[Records drawn from a dataset]
^^^^^^^^

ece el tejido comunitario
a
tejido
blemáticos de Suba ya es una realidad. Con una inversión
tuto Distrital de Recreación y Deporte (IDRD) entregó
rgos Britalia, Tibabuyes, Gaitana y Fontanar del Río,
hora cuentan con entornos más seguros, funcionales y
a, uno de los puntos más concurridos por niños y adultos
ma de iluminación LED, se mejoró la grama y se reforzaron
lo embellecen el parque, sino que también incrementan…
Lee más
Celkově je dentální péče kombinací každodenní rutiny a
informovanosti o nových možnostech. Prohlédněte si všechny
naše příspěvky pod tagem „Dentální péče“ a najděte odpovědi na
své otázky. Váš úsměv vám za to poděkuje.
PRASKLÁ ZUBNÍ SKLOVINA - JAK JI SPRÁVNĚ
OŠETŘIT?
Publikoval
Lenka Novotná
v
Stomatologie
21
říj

^^^^^^^^

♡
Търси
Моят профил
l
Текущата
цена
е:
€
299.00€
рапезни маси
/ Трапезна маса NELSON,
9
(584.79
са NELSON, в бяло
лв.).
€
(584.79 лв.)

^^^^^^^^

**TASK DIRECTIONS:** In the entries, find every line holding "péče" and copy it.

**EXERCISE RESPONSE:**
Celkově je dentální péče kombinací každodenní rutiny a
naše příspěvky pod tagem „Dentální péče“ a najděte odpovědi na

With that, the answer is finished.